Cost Barrier: The use of large, expensive dies coupled with PCIe cards contributes to a significant cost barrier, potentially limiting the accessibility of Groq's technology.
Scalability Concerns: The reliance on individual cards and long-range interconnects introduces scalability limitations compared to a tiled approach, where smaller chips can be more easily and affordably scaled for larger models.
The recent Microsoft research paper proposing a tiled approach with smaller, cheaper SRAM-heavy chips on a motherboard presents a stark contrast to Groq's approach. This alternative strategy emphasizes lower power consumption, reduced cost, and improved scalability. By eliminating the need for long-range interconnects and expensive PCIe cards, the Microsoft approach aims to achieve similar performance with greater efficiency and accessibility.

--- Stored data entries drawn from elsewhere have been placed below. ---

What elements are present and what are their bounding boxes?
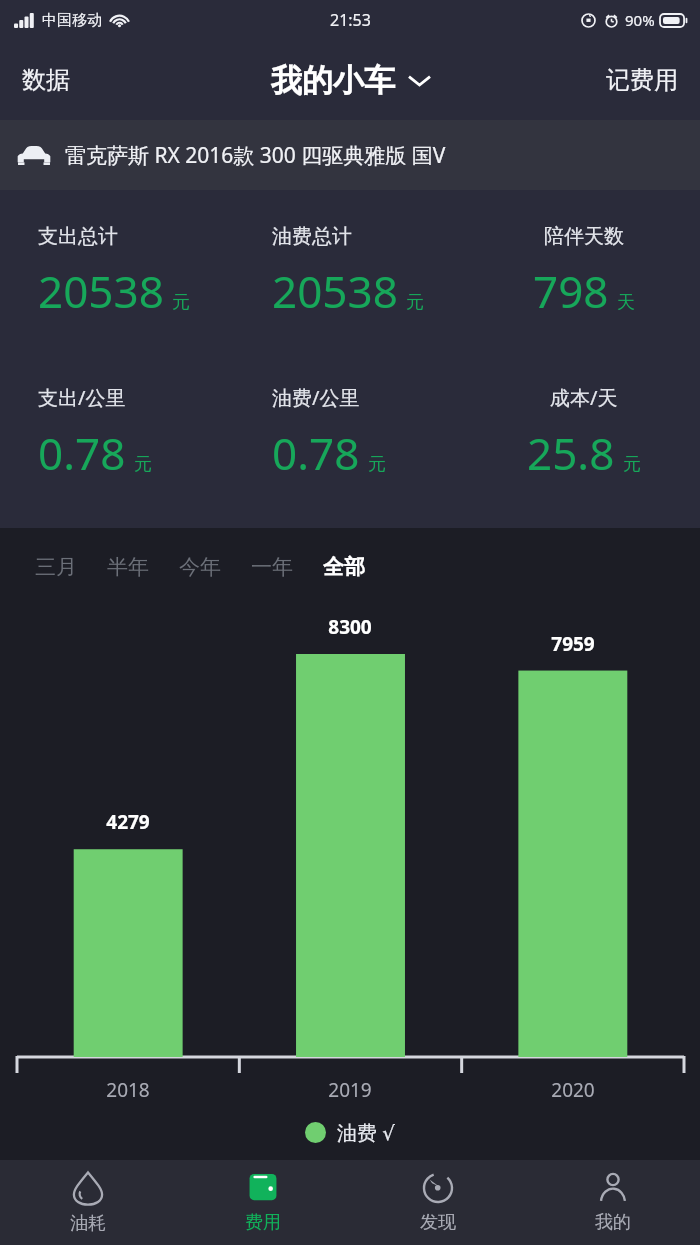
- button[interactable]: 记费用: [584, 49, 700, 111]
- staticText: 油费 √: [337, 1119, 395, 1146]
- staticText: 记费用: [606, 65, 678, 95]
- button[interactable]: 雷克萨斯 RX 2016款 300 四驱典雅版 国V: [0, 120, 700, 190]
- staticText: 雷克萨斯 RX 2016款 300 四驱典雅版 国V: [65, 141, 446, 170]
- staticText: 费用: [245, 1211, 281, 1234]
- button[interactable]: 费用: [175, 1160, 350, 1245]
- staticText: 20538: [38, 261, 164, 321]
- staticText: 798: [533, 261, 609, 321]
- staticText: 元: [172, 291, 190, 314]
- staticText: 油费/公里: [272, 384, 360, 411]
- staticText: 8300: [328, 614, 372, 640]
- staticText: 支出总计: [38, 224, 118, 249]
- button[interactable]: 我的小车: [261, 53, 440, 108]
- staticText: 25.8: [527, 423, 615, 483]
- button[interactable]: 全部: [308, 546, 380, 588]
- button[interactable]: 一年: [236, 546, 308, 588]
- staticText: 元: [134, 453, 152, 476]
- staticText: 2019: [328, 1077, 372, 1103]
- button[interactable]: 我的: [525, 1160, 700, 1245]
- staticText: 0.78: [38, 423, 126, 483]
- staticText: 油耗: [70, 1212, 106, 1235]
- staticText: 陪伴天数: [544, 224, 624, 249]
- staticText: 元: [368, 453, 386, 476]
- staticText: 我的小车: [271, 61, 395, 100]
- staticText: 元: [406, 291, 424, 314]
- staticText: 元: [623, 453, 641, 476]
- staticText: 20538: [272, 261, 398, 321]
- staticText: 中国移动: [42, 11, 102, 30]
- staticText: 全部: [323, 554, 365, 580]
- staticText: 今年: [179, 554, 221, 580]
- button[interactable]: 发现: [350, 1160, 525, 1245]
- button[interactable]: 三月: [20, 546, 92, 588]
- staticText: 数据: [22, 65, 70, 95]
- staticText: 油费总计: [272, 224, 352, 249]
- staticText: 4279: [106, 809, 150, 835]
- staticText: 天: [617, 291, 635, 314]
- staticText: 发现: [420, 1211, 456, 1234]
- button[interactable]: 今年: [164, 546, 236, 588]
- button[interactable]: 油耗: [0, 1160, 175, 1245]
- staticText: 2020: [551, 1077, 595, 1103]
- button[interactable]: 数据: [0, 49, 92, 111]
- staticText: 三月: [35, 554, 77, 580]
- staticText: 半年: [107, 554, 149, 580]
- staticText: 成本/天: [550, 384, 618, 411]
- staticText: 90%: [625, 10, 655, 30]
- staticText: 7959: [551, 631, 595, 657]
- staticText: 支出/公里: [38, 384, 126, 411]
- staticText: 一年: [251, 554, 293, 580]
- button[interactable]: 半年: [92, 546, 164, 588]
- staticText: 21:53: [330, 9, 371, 31]
- staticText: 我的: [595, 1211, 631, 1234]
- staticText: 0.78: [272, 423, 360, 483]
- staticText: 2018: [106, 1077, 150, 1103]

The trajectory of Graphcore, another company focused on SRAM-heavy inference architectures, serves as a cautionary tale for Groq. Despite its promising technology, Graphcore struggled to gain significant traction in the market, ultimately facing financial challenges and falling into relative obscurity. Graphcore's difficulties highlight the potential pitfalls of relying heavily on a specific hardware approach, particularly when facing competition from established players with more established ecosystems.
Groq's SRAM-only approach and its implementation have generated both excitement and skepticism. While its exceptional inference speed is undeniable, the challenges surrounding cost, power consumption, and scalability cannot be ignored. Groq must carefully navigate these challenges to avoid following the path of Graphcore and secure a place in the rapidly evolving landscape of AI inference. In July, Groq put out a demonstration of its chip’s inference speed - exceeding 1,250 tokens per second running Meta’s Llama model.
Ultimately, Groq's success will depend on its ability to achieve a balance between its impressive speed and the practical considerations of cost, power consumption, and scalability. Finding ways to optimize their design, reduce costs, and improve scalability will be critical for them to maintain momentum and compete effectively in the dynamic AI landscape.